*Activity*:
Copy the records below word for word, from the first line through the line that contains "что нам пришлось", and leave out any pictures.

*The data*:
++++++++++
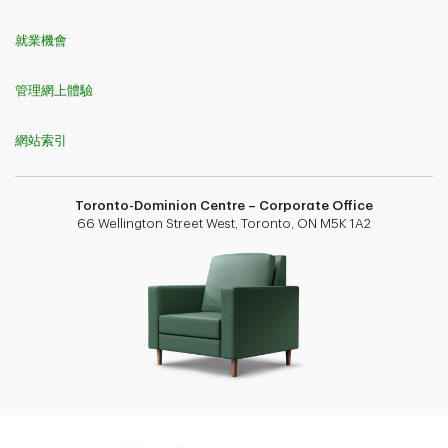
就業機會
管理網上體驗
網站索引
Toronto-Dominion Centre – Corporate Office
66 Wellington Street West, Toronto, ON M5K 1A2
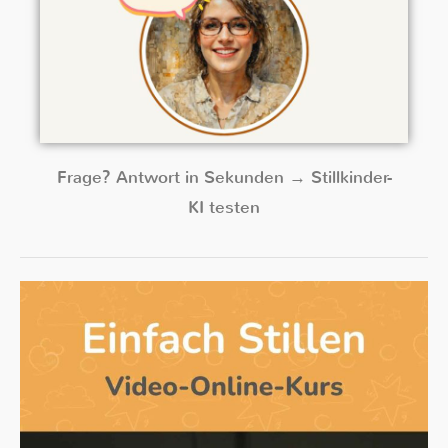
Frage? Antwort in Sekunden → Stillkinder-
KI testen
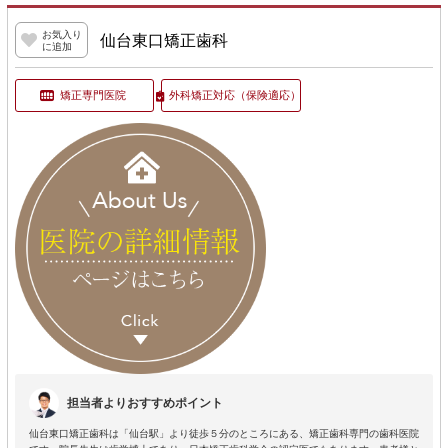
お気入り
仙台東口矯正歯科
に追加
矯正専門医院
外科矯正対応
（保険適応）
担当者よりおすすめポイント
仙台東口矯正歯科は「仙台駅」より徒歩５分のところにある、矯正歯科専門の歯科医院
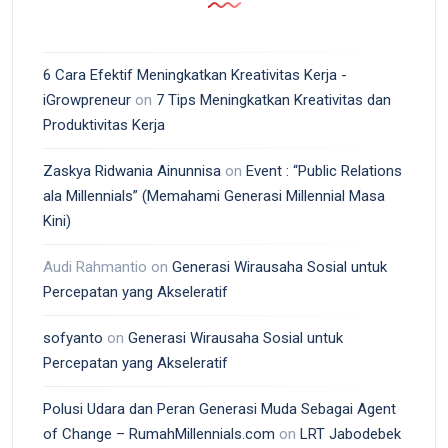
6 Cara Efektif Meningkatkan Kreativitas Kerja -
iGrowpreneur
on
7 Tips Meningkatkan Kreativitas dan
Produktivitas Kerja
Zaskya Ridwania Ainunnisa
on
Event : “Public Relations
ala Millennials” (Memahami Generasi Millennial Masa
Kini)
Audi Rahmantio
on
Generasi Wirausaha Sosial untuk
Percepatan yang Akseleratif
sofyanto
on
Generasi Wirausaha Sosial untuk
Percepatan yang Akseleratif
Polusi Udara dan Peran Generasi Muda Sebagai Agent
of Change – RumahMillennials.com
on
LRT Jabodebek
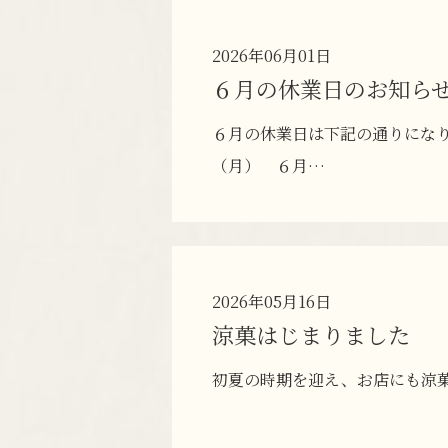
2026年06月01日
６月の休業日のお知ら
６月の休業日は下記の通りになり
（月） ６月…
2026年05月16日
涼菓はじまりました
初夏の時期を迎え、お店にも涼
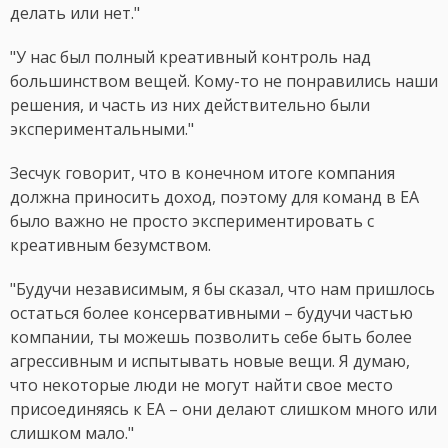
делать или нет."
"У нас был полный креативный контроль над
большинством вещей. Кому-то не понравились наши
решения, и часть из них действительно были
экспериментальными."
Зесчук говорит, что в конечном итоге компания
должна приносить доход, поэтому для команд в EA
было важно не просто экспериментировать с
креативным безумством.
"Будучи независимым, я бы сказал, что нам пришлось
остаться более консервативными – будучи частью
компании, ты можешь позволить себе быть более
агрессивным и испытывать новые вещи. Я думаю,
что некоторые люди не могут найти свое место
присоединяясь к EA – они делают слишком много или
слишком мало."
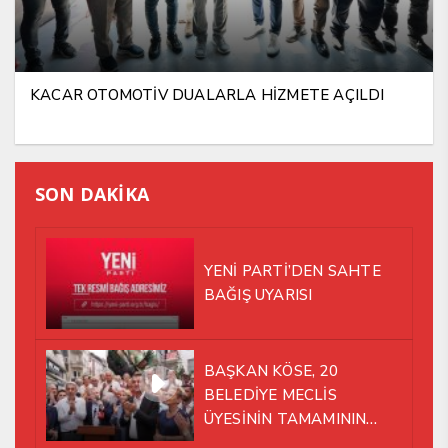
KACAR OTOMOTİV DUALARLA HİZMETE AÇILDI
SON DAKİKA
YENİ PARTİ’DEN SAHTE
BAĞIŞ UYARISI
BAŞKAN KÖSE, 20
BELEDİYE MECLİS
ÜYESİNİN TAMAMININ
YENİ PARTİ ÇATISI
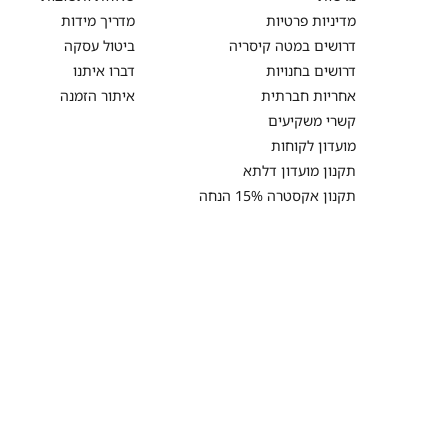
מדיניות פרטיות
מדריך מידות
דרושים במטה קיסריה
ביטול עסקה
דרושים בחנויות
דברו איתנו
אחריות חברתית
איתור הזמנה
קשרי משקיעים
מועדון לקוחות
תקנון מועדון דלתא
תקנון אקסטרה 15% הנחה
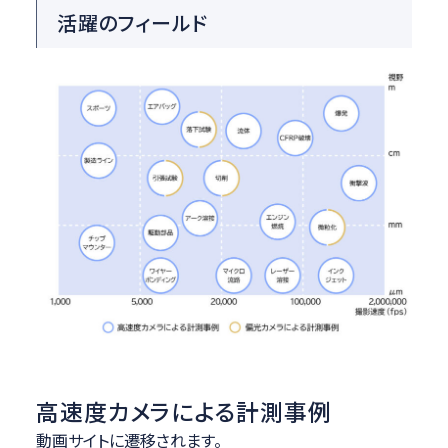
活躍のフィールド
高速度カメラによる計測事例
動画サイトに遷移されます。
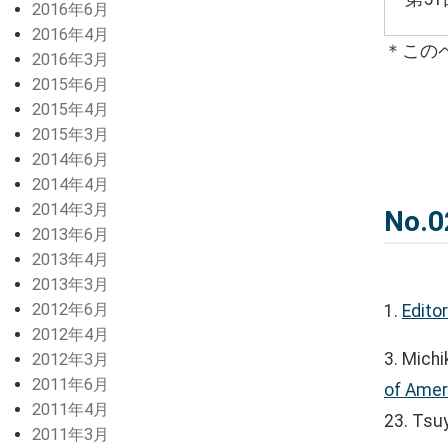
2016年6月
2016年4月
＊この
2016年3月
2015年6月
2015年4月
2015年3月
2014年6月
2014年4月
2014年3月
No.0
2013年6月
2013年4月
2013年3月
2012年6月
1.
Editor
2012年4月
3. Mich
2012年3月
2011年6月
of Amer
2011年4月
23. Tsu
2011年3月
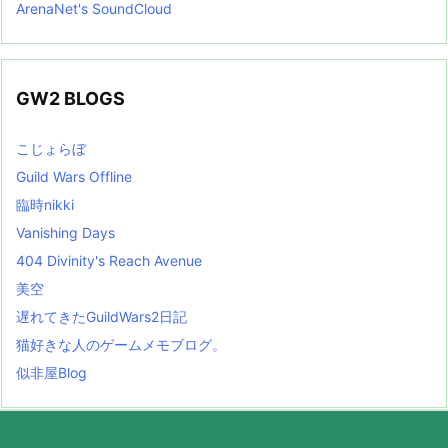
ArenaNet's SoundCloud
GW2 BLOGS
こじょらぼ
Guild Wars Offline
臨時nikki
Vanishing Days
404 Divinity's Reach Avenue
美空
遅れてきたGuildWars2日記
猫好きな人のゲームメモブログ。
似非屋Blog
++++++++++
*Response for this exercise*:
就業機會
管理網上體驗
網站索引
Toronto-Dominion Centre – Corporate Office
66 Wellington Street West, Toronto, ON M5K 1A2
Frage? Antwort in Sekunden → Stillkinder-
KI testen
お気入り
仙台東口矯正歯科
に追加
矯正専門医院
外科矯正対応
（保険適応）
担当者よりおすすめポイント
仙台東口矯正歯科は「仙台駅」より徒歩５分のところにある、矯正歯科専門の歯科医院
6 Cara Efektif Meningkatkan Kreativitas Kerja -
iGrowpreneur
on
7 Tips Meningkatkan Kreativitas dan
Produktivitas Kerja
Zaskya Ridwania Ainunnisa
on
Event : “Public Relations
ala Millennials” (Memahami Generasi Millennial Masa
Kini)
Audi Rahmantio
on
Generasi Wirausaha Sosial untuk
Percepatan yang Akseleratif
sofyanto
on
Generasi Wirausaha Sosial untuk
Percepatan yang Akseleratif
Polusi Udara dan Peran Generasi Muda Sebagai Agent
of Change – RumahMillennials.com
on
LRT Jabodebek
2026年06月01日
６月の休業日のお知ら
６月の休業日は下記の通りになり
（月） ６月…
2026年05月16日
涼菓はじまりました
初夏の時期を迎え、お店にも涼
делать или нет."
"У нас был полный креативный контроль над
большинством вещей. Кому-то не понравились наши
решения, и часть из них действительно были
экспериментальными."
Зесчук говорит, что в конечном итоге компания
должна приносить доход, поэтому для команд в EA
было важно не просто экспериментировать с
креативным безумством.
"Будучи независимым, я бы сказал, что нам пришлось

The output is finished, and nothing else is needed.